足汗は遺伝?うまれつき?
手掌多汗症(手汗)と同じく、足汗も局所多汗症に当てはまります。
足裏・小指側の側部などに発汗が多く、膝裏の発汗に悩む方もいます。
多汗症の家族内発生率は60〜65%程度で、常染色体優性遺伝が疑われています。
親子・兄弟で同じ様な症状に悩まれる方は多いです。
また、多汗症の方は、手足がとても冷たい事が多いです。
「私は冷え性が酷いから」
「汗が多くて、冷えてしまう」
それは冷え性でも汗のせいでもなく、末梢の血流量が低下しているのが原因です。
交感神経の興奮により、動脈が収縮し、血流量が低下します。
多汗症の原因は、交感神経の異常興奮です。
- 手足の発汗量の増加
- 手足の血流量の減少
主にこの2点で日常生活に支障を来します。
小児期には、手汗が最も気づきやすく、成人になるにつれ脇汗・足汗が気になり始めます。
特に女性の場合は、手足の冷え性に気付き始めます。
この様に、小児期から兆候はあるものの、成長と共に様々な症状に気付き始めるのも多汗症の特徴です。

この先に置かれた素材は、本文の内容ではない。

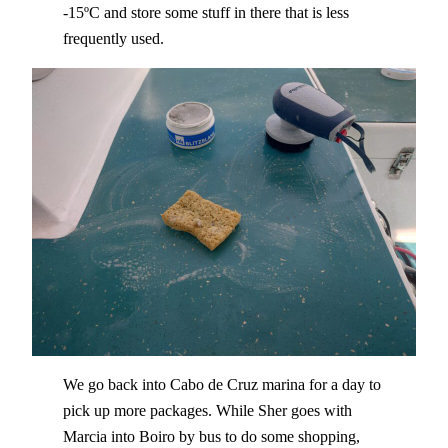
-15ºC and store some stuff in there that is less
frequently used.
We go back into Cabo de Cruz marina for a day to
pick up more packages. While Sher goes with
Marcia into Boiro by bus to do some shopping,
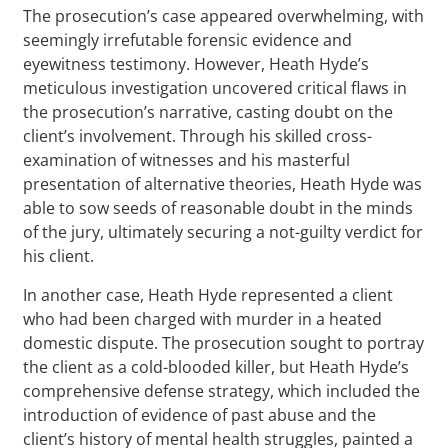
The prosecution’s case appeared overwhelming, with
seemingly irrefutable forensic evidence and
eyewitness testimony. However, Heath Hyde’s
meticulous investigation uncovered critical flaws in
the prosecution’s narrative, casting doubt on the
client’s involvement. Through his skilled cross-
examination of witnesses and his masterful
presentation of alternative theories, Heath Hyde was
able to sow seeds of reasonable doubt in the minds
of the jury, ultimately securing a not-guilty verdict for
his client.
In another case, Heath Hyde represented a client
who had been charged with murder in a heated
domestic dispute. The prosecution sought to portray
the client as a cold-blooded killer, but Heath Hyde’s
comprehensive defense strategy, which included the
introduction of evidence of past abuse and the
client’s history of mental health struggles, painted a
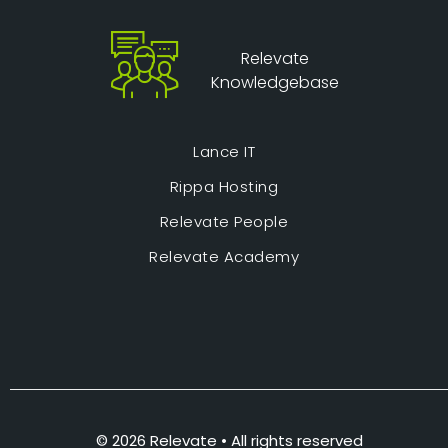
Relevate
Knowledgebase
Lance IT
Rippa Hosting
Relevate People
Relevate Academy
© 2026 Relevate • All rights reserved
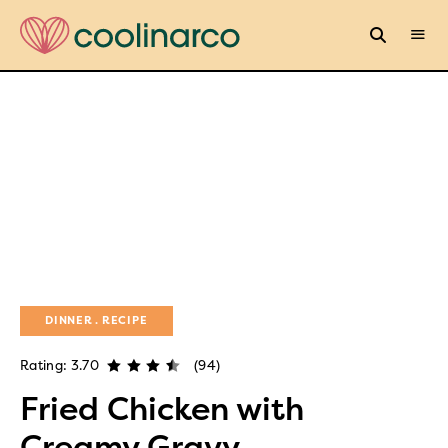
DINNER
RECIPE
Rating: 3.70
(94)
Fried Chicken with
Creamy Gravy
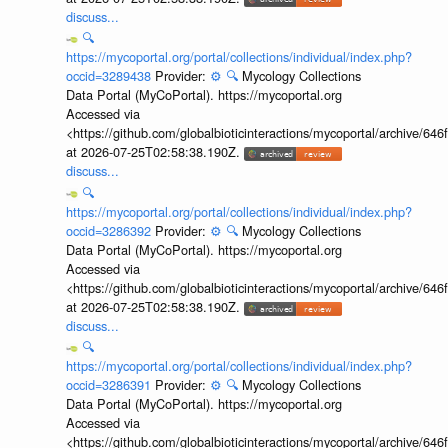
discuss...
🔍
https://mycoportal.org/portal/collections/individual/index.php?
occid=3289438
Provider:
⚙️
🔍
Mycology Collections
Data Portal (MyCoPortal). https://mycoportal.org
Accessed via
<https://github.com/globalbioticinteractions/mycoportal/archive
at 2026-07-25T02:58:38.190Z.
discuss...
🔍
https://mycoportal.org/portal/collections/individual/index.php?
occid=3286392
Provider:
⚙️
🔍
Mycology Collections
Data Portal (MyCoPortal). https://mycoportal.org
Accessed via
<https://github.com/globalbioticinteractions/mycoportal/archive
at 2026-07-25T02:58:38.190Z.
discuss...
🔍
https://mycoportal.org/portal/collections/individual/index.php?
occid=3286391
Provider:
⚙️
🔍
Mycology Collections
Data Portal (MyCoPortal). https://mycoportal.org
Accessed via
<https://github.com/globalbioticinteractions/mycoportal/archive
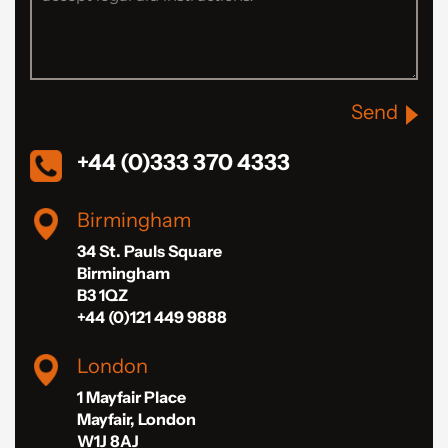
Send
+44 (0)333 370 4333
Birmingham
34 St. Pauls Square
Birmingham
B3 1QZ
+44 (0)121 449 9888
London
1 Mayfair Place
Mayfair, London
W1J 8AJ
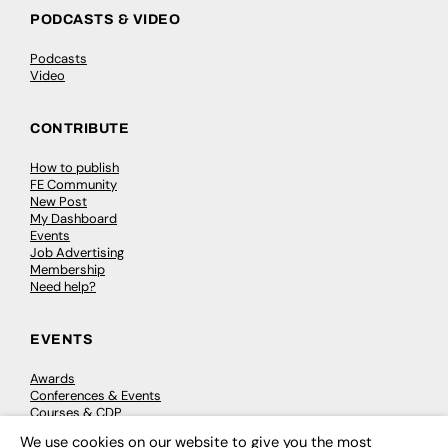
PODCASTS & VIDEO
Podcasts
Video
CONTRIBUTE
How to publish
FE Community
New Post
My Dashboard
Events
Job Advertising
Membership
Need help?
EVENTS
Awards
Conferences & Events
Courses & CDP
Networking
We use cookies on our website to give you the most
Open Days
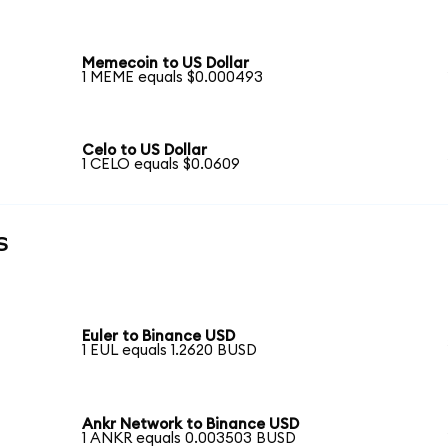
Memecoin to US Dollar
1 MEME equals $0.000493
Celo to US Dollar
1 CELO equals $0.0609
s
Euler to Binance USD
1 EUL equals 1.2620 BUSD
Ankr Network to Binance USD
1 ANKR equals 0.003503 BUSD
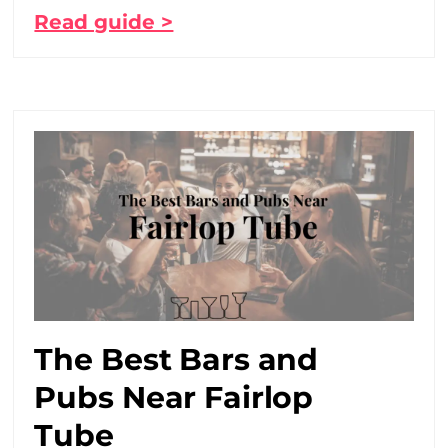
Read guide >
The Best Bars and
Pubs Near Fairlop
Tube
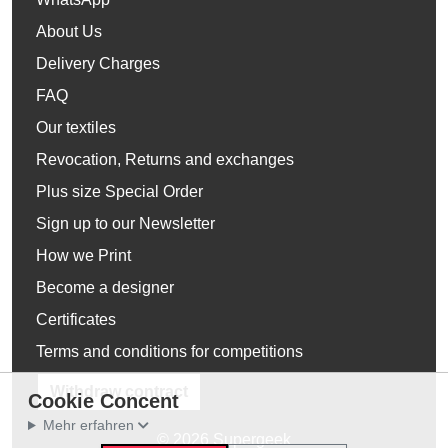
About Us
Delivery Charges
FAQ
Our textiles
Revocation, Returns and exchanges
Plus size Special Order
Sign up to our Newsletter
How we Print
Become a designer
Certificates
Terms and conditions for competitions
Withdraw contract
Cookie Concent
Mehr erfahren
© 2026 Supergeek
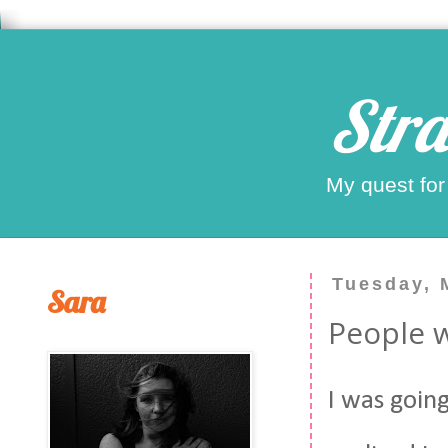
Stra
My quest for
Tuesday, 
Sara
People w
I was goin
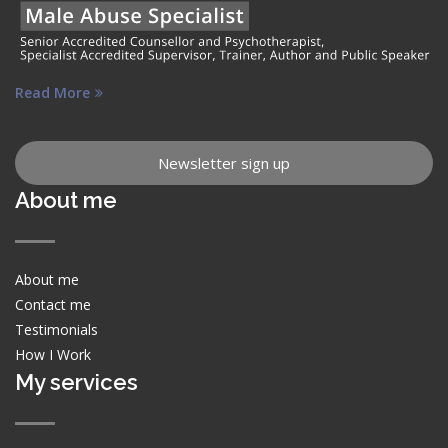
Read More
Newsletter sign up
About me
About me
Contact me
Testimonials
How I Work
My services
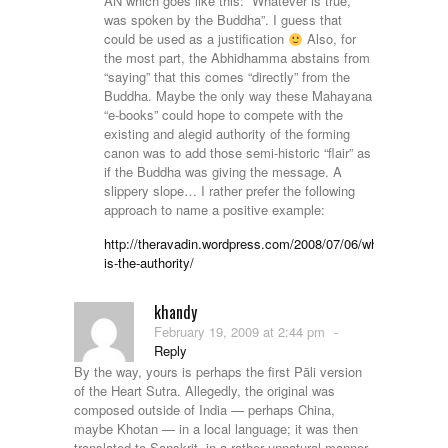
AN which goes like this: “Whatever is true,
was spoken by the Buddha”. I guess that
could be used as a justification
Also, for
the most part, the Abhidhamma abstains from
“saying” that this comes “directly” from the
Buddha. Maybe the only way these Mahayana
“e-books” could hope to compete with the
existing and alegid authority of the forming
canon was to add those semi-historic “flair” as
if the Buddha was giving the message. A
slippery slope… I rather prefer the following
approach to name a positive example:
http://theravadin.wordpress.com/2008/07/06/who-
is-the-authority/
khandy
February 19, 2009 at 2:44 pm
-
Reply
By the way, yours is perhaps the first Pāli version
of the Heart Sutra. Allegedly, the original was
composed outside of India — perhaps China,
maybe Khotan — in a local language; it was then
translated to Sanskrit, in a rather unnatural manner,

汗に関しては、内服・外用・ボトックス・イオントフォレーシスなど様々な選択肢がありますが、冷え性(末梢の血流量減少)については外科的介入(選択的ETS・腰部交感神経節ブロック)でしか解決できません。
実際に、選択的ETS・腰部交感神経節ブロックは、手足の血流障害の治療(膠原病・レイノー症候群・末梢血流障害)にも使われています。
日本人は靴を脱ぎ、屋内に入る習慣があり、足汗で悩む方は多いです。
通気性のよい靴下を履く・靴に防臭剤を使用するくらいしか解決策が無かったのではないでしょうか?
当院で行なっている「腰部交感神経節ブロック」は、足汗の根本治療として非常に有用です。発汗量減少により、足の臭いも軽減されます。
では、なぜこの注射を行う施設が少ないのでしょうか?
・保険点数が少ない
保険診療上、治療に対する診療報酬は全国一律で定められており、変更できません。
日本では神経ブロックの手技料が、諸外国に比べるとかなり低いのが現状です。
・手技が難しい
背骨(椎骨)前面にアプローチしますが、目の前には大動脈・下行大静脈がありミリ単位の精度が要求されます。
ペインクリニックに熟練した医師でないと、刺せない注射です。
・特殊なレントゲン設備が必要
通常のレントゲンではなく、角度調整ができるCアームという機材が必要です。
クリニックでCアームを導入している施設は少数です。